Case 3:  e = (e1 e2)
  By assumption, we know:
    P1: {} |- (e1 e2) : tau
  Since the application is well-typed, we can deduce:
    P2: {} |- e1 : tau1->tau
    P3: {} |- e2 : tau1
  We know the if expression isn't a value, so we must have the second
    or third cases (step or fail).
  We look at the cases of small-step evaluation of an application.

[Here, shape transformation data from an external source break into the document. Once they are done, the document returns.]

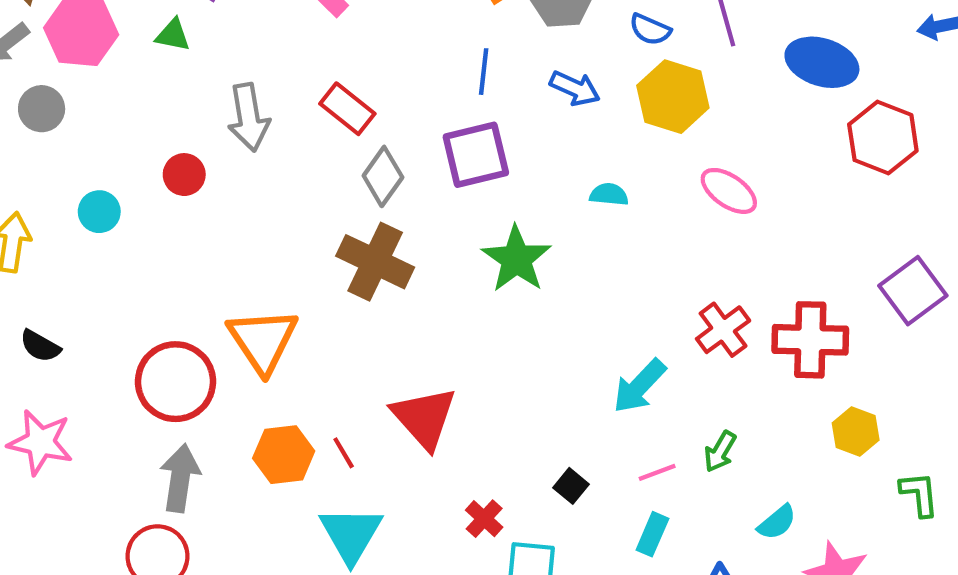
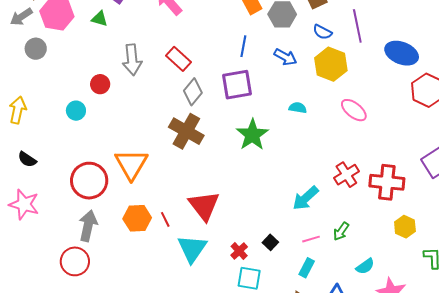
cyan circle: (99, 212) -> (76, 111), moved
red cross: (484, 519) -> (239, 251), moved
cyan triangle: (351, 534) -> (192, 249), moved

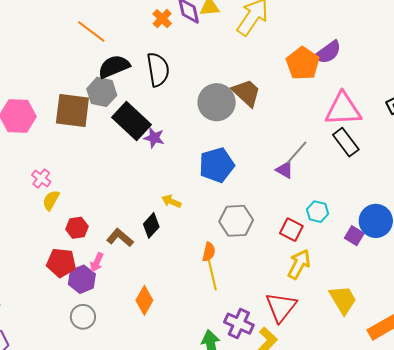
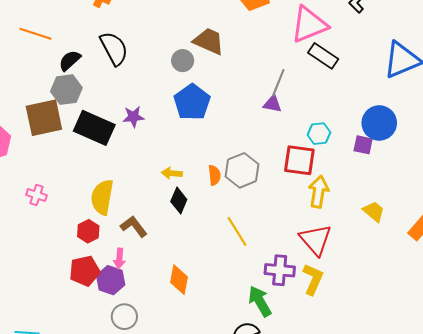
black semicircle: (114, 67) -> (70, 60), size x0.7
gray circle: (217, 102) -> (183, 61), size x0.6
black rectangle: (132, 121) -> (94, 128), moved
blue pentagon: (217, 165) -> (192, 102), moved
yellow semicircle: (51, 200) -> (102, 197), moved, size x1.6
black diamond: (151, 225) -> (179, 201), moved
red square: (291, 230) -> (299, 160), size x1.4
brown L-shape: (120, 238) -> (134, 226), turned 32
orange semicircle: (209, 252) -> (214, 175), moved
yellow trapezoid: (343, 300) -> (374, 211), size x0.7

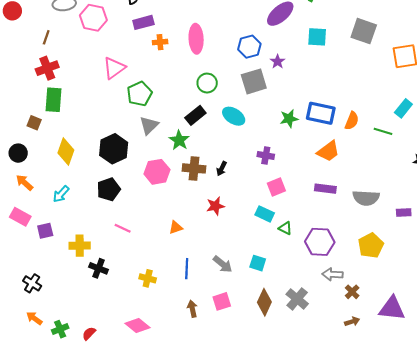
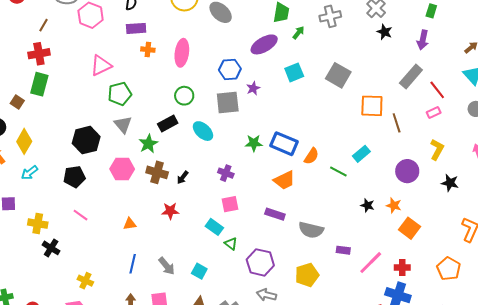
cyan square: (317, 37) -> (294, 72), turned -36
gray triangle: (149, 125) -> (123, 125), turned -36
yellow diamond: (66, 151) -> (24, 141), moved
yellow cross: (148, 278) -> (85, 281), moved

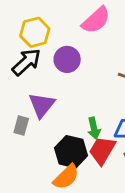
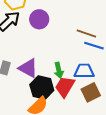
purple triangle: (42, 105) -> (28, 68), moved, turned -40

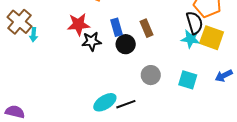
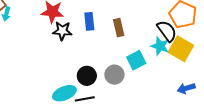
black semicircle: (194, 23) -> (167, 31), turned -30
black circle: (126, 44) -> (87, 76), moved
cyan square: (188, 80) -> (136, 60), moved, turned 36

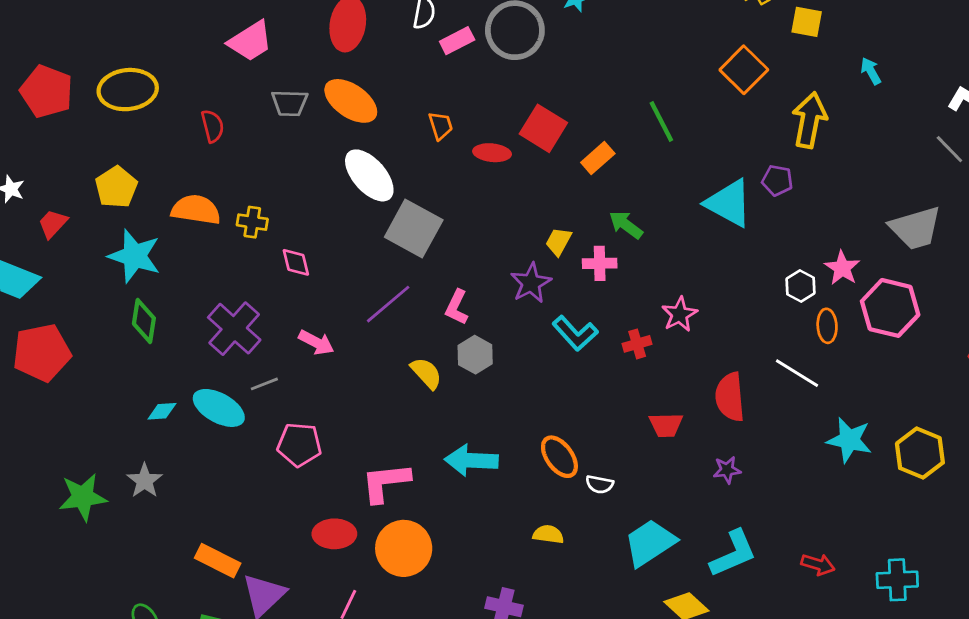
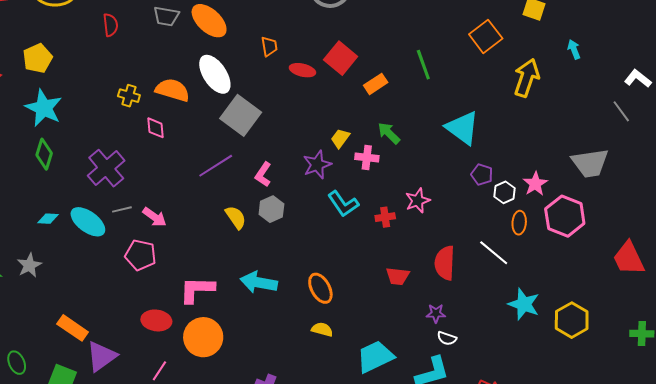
purple pentagon: (777, 180) -> (482, 175), moved
orange semicircle: (196, 210) -> (173, 90), moved
pink arrow: (316, 342) -> (154, 217), moved
white semicircle: (600, 484) -> (447, 338), moved
yellow semicircle: (548, 534) -> (322, 329), moved

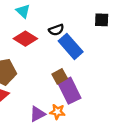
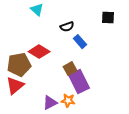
red diamond: (25, 39) -> (39, 52), moved
blue rectangle: (71, 46) -> (80, 42), size x0.6

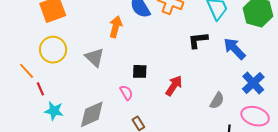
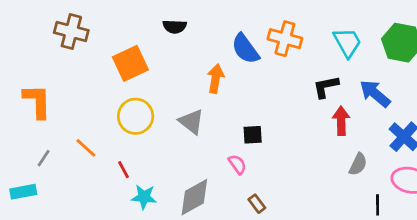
orange line: (27, 71) -> (86, 148), moved
red arrow: (174, 86) -> (341, 121), moved, turned -30

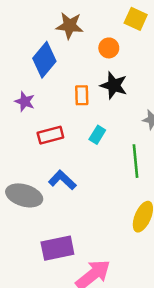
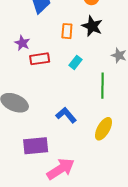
purple star: (25, 101) -> (22, 43), moved
blue L-shape: (62, 180) -> (66, 115), moved

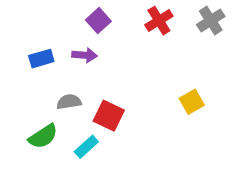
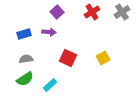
gray semicircle: (69, 102) -> (26, 59), moved
yellow square: (192, 102) -> (103, 58), moved
red square: (109, 116) -> (68, 58), moved

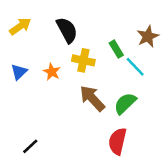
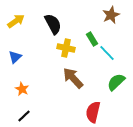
brown star: (148, 36) -> (111, 15), moved
orange star: (52, 72) -> (22, 89), moved
green semicircle: (125, 103) -> (116, 82), moved

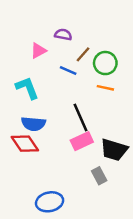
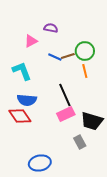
brown line: (83, 54) -> (68, 56), moved, turned 32
orange line: (105, 88) -> (85, 71), turned 64

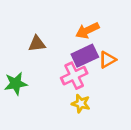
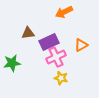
orange arrow: (87, 30) -> (64, 12), moved
purple rectangle: (85, 56) -> (49, 42), moved

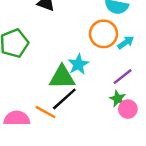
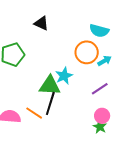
black line: (64, 99) -> (50, 103), turned -35
green star: (118, 99) -> (100, 127), moved

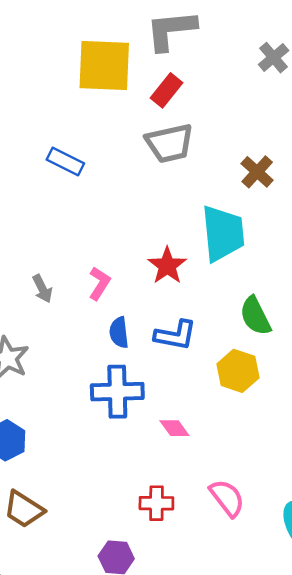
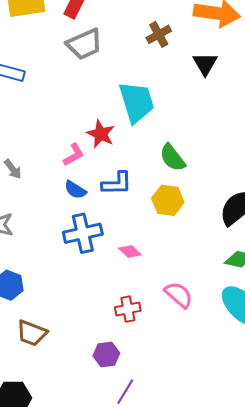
brown cross: (257, 172) -> (159, 34), moved, turned 30
pink L-shape: (99, 283) -> (74, 155), moved, turned 40
blue semicircle: (119, 332) -> (75, 190), turned -40

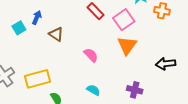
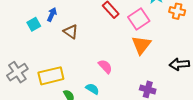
pink semicircle: (91, 55) -> (105, 67), moved
cyan semicircle: (93, 90) -> (92, 89), moved

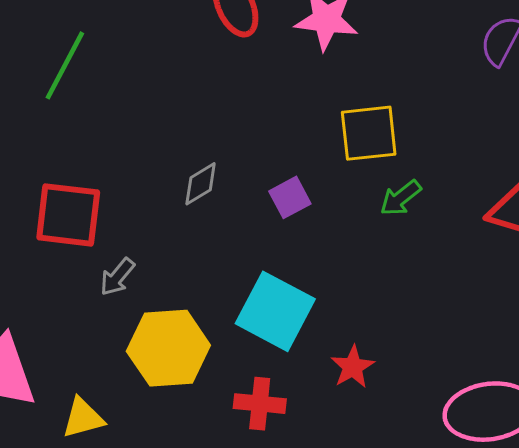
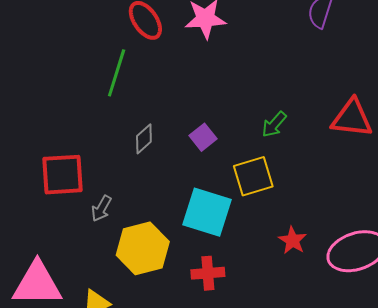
green line: (65, 65) -> (117, 73), moved
yellow square: (369, 133) -> (253, 176), moved
red star: (353, 367) -> (293, 240), moved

  For the cases where either e1 or e2 is not a value, or its
    evaluation fails, we do similarly to the non-value case of the if
    and related expressions.
  For the remaining case where e1 and e2 are values v1 and v2:
    Since v1 is well-typed with type tau1->tau, we deduce:
      v1 = (lambda p. e')
      P4: {} |- p => Gamma : tau1
      P5: Gamma |- e' : tau
    By the two evaluation rules for applications, either the
    pattern-match of the formal succeeds, or it is refuted.  (We need
    a lemma to show that these two cases are exhaustive.)
    Subcase success:
      We assume that e'[p := v2] --> e''.
      We need a lemma to let us deduce that {} |- e'' : tau from P4,
      P5, and the pattern-substitution rules.  QED.
    Subcase failure:
      We assume that e'[p := v2] refuted.
      Then e fails.  QED.

Whew.  Lots more of the same.